Saved data entries
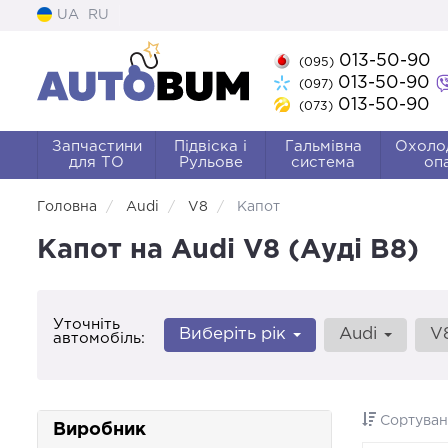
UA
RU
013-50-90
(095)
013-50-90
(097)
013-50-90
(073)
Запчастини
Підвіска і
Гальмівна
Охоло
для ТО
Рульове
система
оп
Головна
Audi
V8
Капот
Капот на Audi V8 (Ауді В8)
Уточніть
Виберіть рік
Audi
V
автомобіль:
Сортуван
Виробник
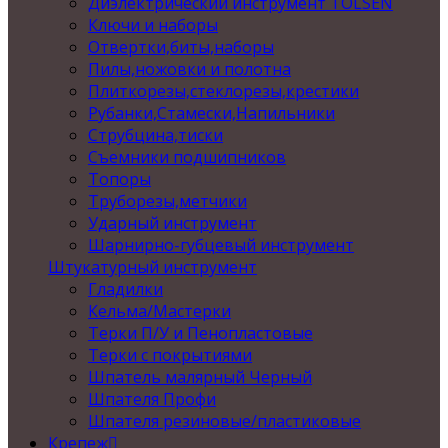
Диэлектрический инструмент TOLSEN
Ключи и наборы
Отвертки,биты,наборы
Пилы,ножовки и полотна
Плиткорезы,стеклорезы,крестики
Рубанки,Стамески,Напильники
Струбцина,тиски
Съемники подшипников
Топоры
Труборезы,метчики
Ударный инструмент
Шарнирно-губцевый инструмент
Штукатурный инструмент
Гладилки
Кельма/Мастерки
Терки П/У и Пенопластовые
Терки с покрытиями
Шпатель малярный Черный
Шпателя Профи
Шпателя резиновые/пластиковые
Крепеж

#### [To do]
Using the records above, count every line that includes the word "Шпателя", and state the number only.

#### [Solution for this problem]
2